L’actu à travers la loupe de Jean Camus


Aux États -Unis, la réforme de la législation d’Internet est lancée: le Safe Tech Act


L’impunité dont jouissent les plates-formes  numériques à la suite de l’attaque du Capitole (largement coordonnée par Facebook) a fait réagir les démocrates.

71 % des Américains sont favorables à cette réforme.

Le projet ne vise pas un article particulier de la « section 230 » (la décence dans les communications, pas de poursuite pénale), il propose d’augmenter les cas où l’immunité serait levée. En 2018 déjà,  le congrès avait éliminé l’immunité des plates-formes dans le cas de trafic sexuel et de pornographie infantile.
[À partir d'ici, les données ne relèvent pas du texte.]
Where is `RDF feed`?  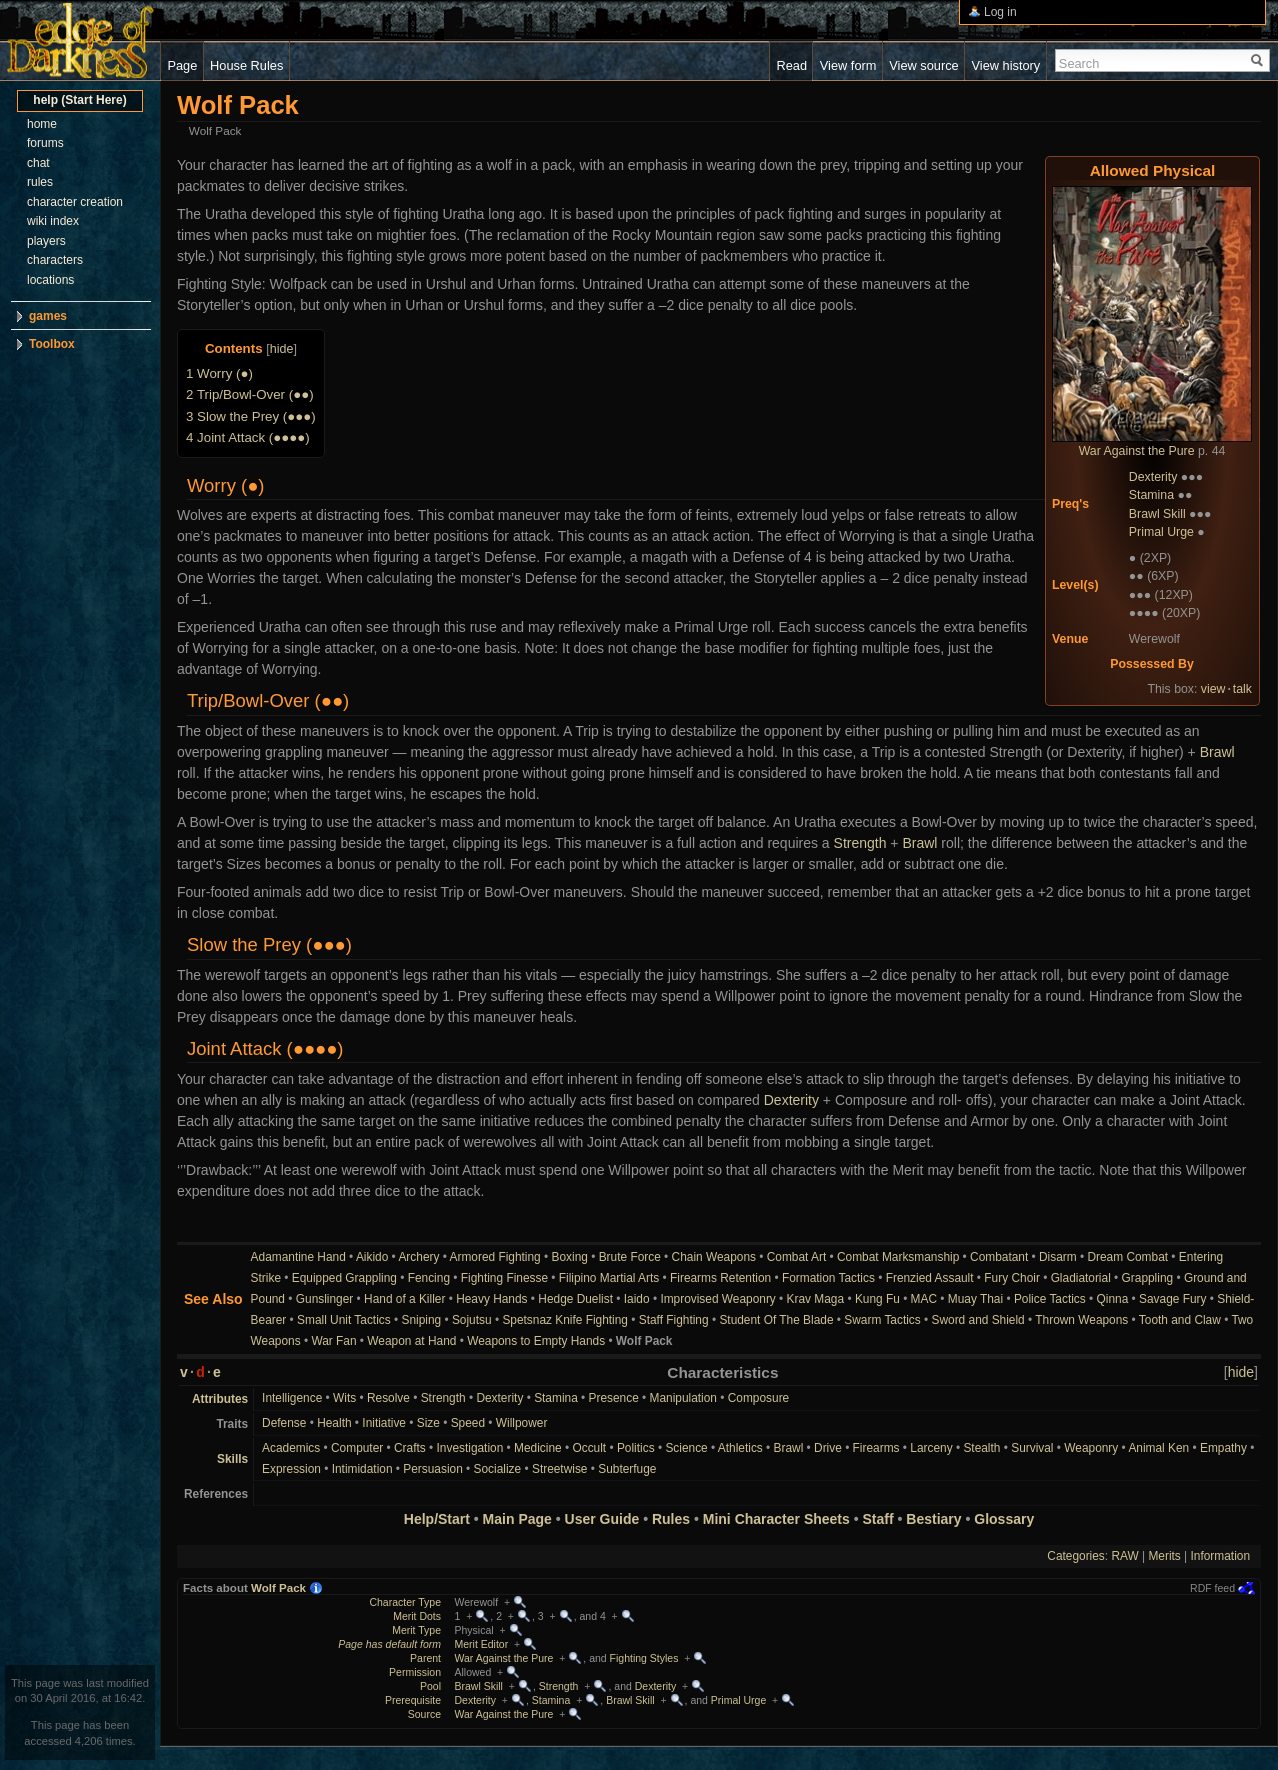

Si cette proposition voit le jour, les plates-formes ne seraient plus à l’abri de poursuites. Acte  fort. Les Rohingyas de Birmanie pourraient par exemple porter plainte aux USA  contre Facebook  qui a reconnu en 2018 s’être laissé instrumentaliser dans le génocide.

« Chacun a le droit de dire ce qu’il veut, mais cela ne veut pas dire qu’il y a un droit à ce  que la parole soit répercutée à 2 milliards d’individus. La parole et l’amplification sont deux choses séparées ».

Clivage droite gauche, démocrates républicains, plutôt passé futur ?

« Les enjeux sont plus grands,  la coalition [des réformateurs] est plus large et la question est devenue encore plus centrale dans nos sociétés ».

En France et en Europe le sujet est largement débattu, notamment l’aspect financier, mais d’autres voix s’élèvent pour demander une réflexion sur les impacts nocifs.